In the records below, pick out all lines containing the word "movingstory".

START Working data

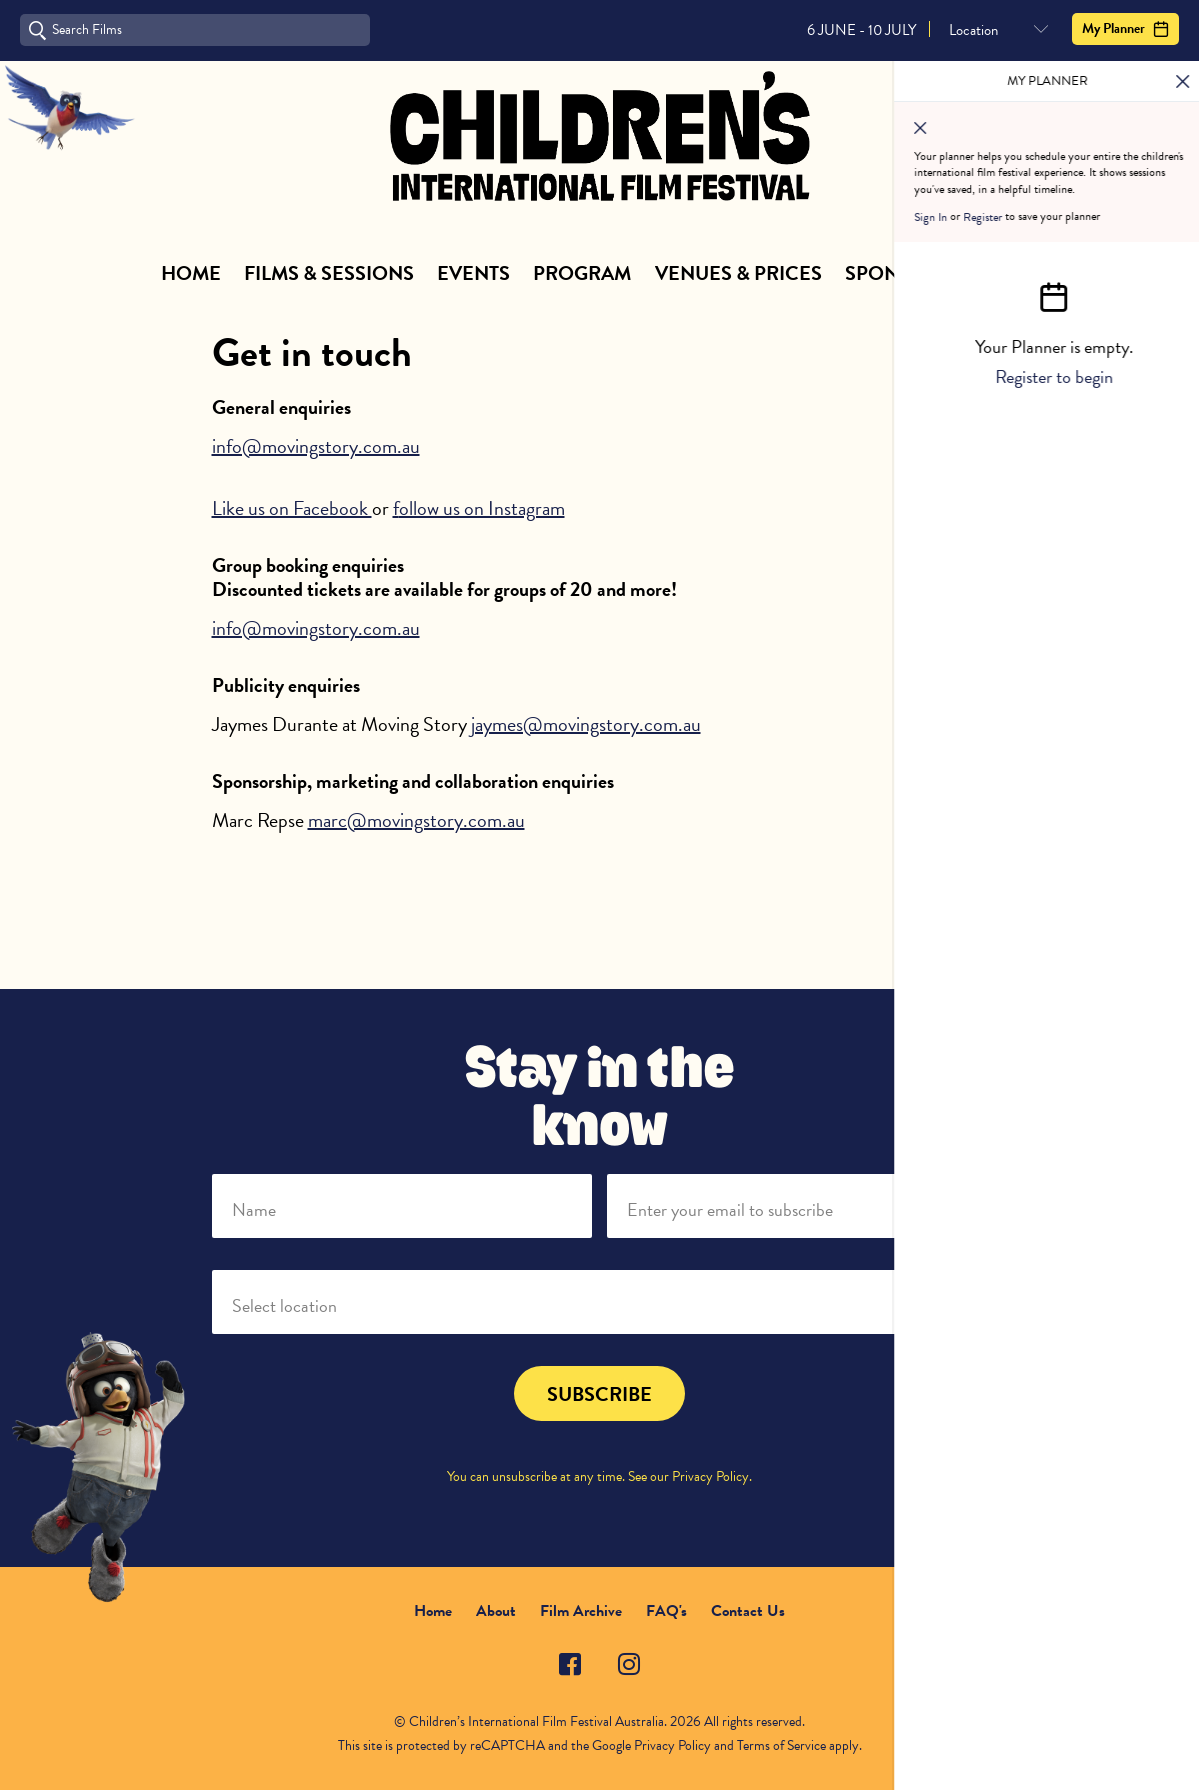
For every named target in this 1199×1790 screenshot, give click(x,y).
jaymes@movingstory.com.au (586, 724)
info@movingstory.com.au (316, 446)
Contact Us (748, 1611)
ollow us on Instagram (482, 508)
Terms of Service (781, 1745)
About (1005, 273)
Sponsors (897, 273)
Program (582, 273)
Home (191, 273)
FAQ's (666, 1611)
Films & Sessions (329, 273)
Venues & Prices (738, 273)
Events (473, 273)
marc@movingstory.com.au (416, 820)
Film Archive (581, 1611)
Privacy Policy (710, 1476)
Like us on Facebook (292, 508)
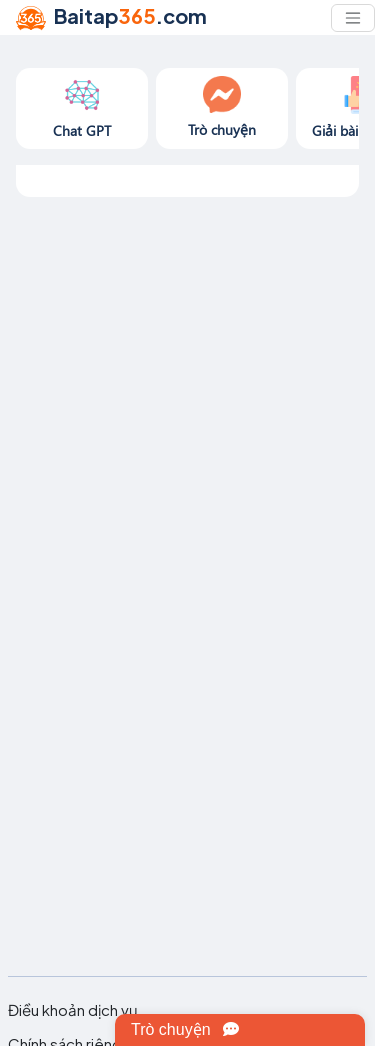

END Working data

## Answer to this exercise
jaymes@movingstory.com.au (586, 724)
info@movingstory.com.au (316, 446)
marc@movingstory.com.au (416, 820)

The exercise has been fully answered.